## Extracted records
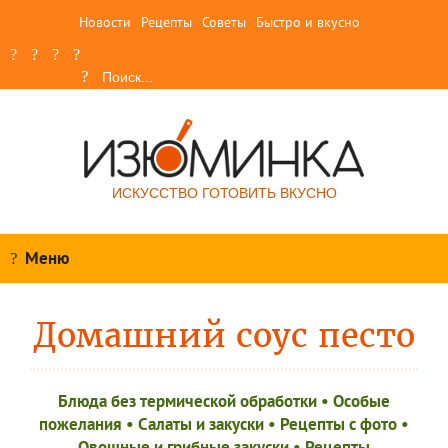
Новости
Рецепты
Советы
Быстро и вкусно
ИСКУССТВО ГОТОВИТЬ ВКУСНО
Меню
Домашний соус песто
Блюда без термической обработки
•
Особые
пожелания
•
Салаты и закуски
•
Рецепты c фото
•
Овощные и грибные закуски
•
Рецепты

## Task goal
Copy out the entries exactly as they stand, omitting the images.

## Solution
Новости
Рецепты
Советы
Быстро и вкусно
ИСКУССТВО ГОТОВИТЬ ВКУСНО
Меню
Домашний соус песто
Блюда без термической обработки
•
Особые
пожелания
•
Салаты и закуски
•
Рецепты c фото
•
Овощные и грибные закуски
•
Рецепты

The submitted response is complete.